The coronal experiments inspired Ed to observe other dim, diffuse sources of light in astrophysics. He and his students designed cameras and polarimeters that were flown on balloons, on Mercury and Gemini manned space flights, and on two Orbiting Solar Observatory (OSO) spacecraft. The experiments showed that the zodiacal light is highly polarized and is produced by scattering of sunlight from dust grains probably introduced by comets. A completely unexpected result was the observation of thousands of terrestrial lightning strokes by the OSO Zodiacal light detectors, which continued to draw Ney's attention to the physics of thunderstorms.

In 1962, Ed spent another sabbatical in Australia working with Hanbury Brown and Richard Twiss on their Intensity Interferometer. On his return to Minnesota, Ney, along with his former graduate students Fred Gillett and Wayne Stein, decided to enter the nascent field of infrared astronomy. At the time, only Frank Low at Arizona and Gerry Neugebauer at Caltech had the detectors and telescopes required, and Ney spent another sabbatical at Arizona learning the techniques from Low. In 1966 he began developing infrared cryostats and detectors at Minnesota, and built the O'Brien Observatory 30-inch infrared telescope in 1967. Later, he collaborated with Nick Woolf, Gillett, and Stein on the design of a 60-inch infrared telescope for the Mount Lemmon Observing Facility in Arizona. A fundamental result of the infrared astronomy program was Ney and Woolf's discovery that silicate and carbon grains, the building blocks of the terrestrial planets, form in circumstellar shells around aging stars. He and his colleagues also showed that comets contain the same materials. Ed spent another a sabbatical year in Wyoming collaborating with former students Bob Gehrz and John Hackwell on infrared studies of comets and novae.

In retirement Ney rekindled interests in atmospheric physics and thunderstorms, linking them to questions about natural radioactivity. He conducted campus roof-top experiments designed to measure the time variations in local radioactivity after the Three Mile Island nuclear accident. Intrigued by an obvious correlation between radiation levels and rainfall, Ed began to investigate the global problem of radon gas generated by natural uranium decay. He did this in his inimitable fashion by inventing elementary equipment for measuring the decay signature of radon and its active products in samples of rain water. Until the time of his death and despite poor health, Ney steadily explored his hypothesis that ionization produced by radon in the atmosphere plays a fundamental role in atmospheric precipitation of water.

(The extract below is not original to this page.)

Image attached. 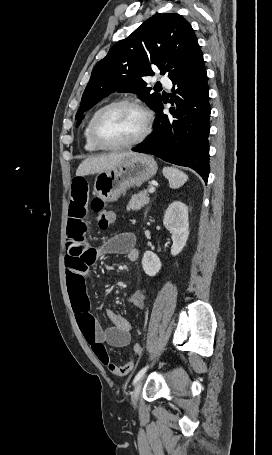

Ney's personal papers have been donated to the University of Minnesota Archives. An oral history is deposited at the National Air and Space Museum. Ed is survived by his wife of fifty-four years June (nee Felsing), by their four children, John, Arthur, Judy, and William, and by eight grandchildren. They, along with his numerous students and colleagues have many fond memories of a most remarkable man.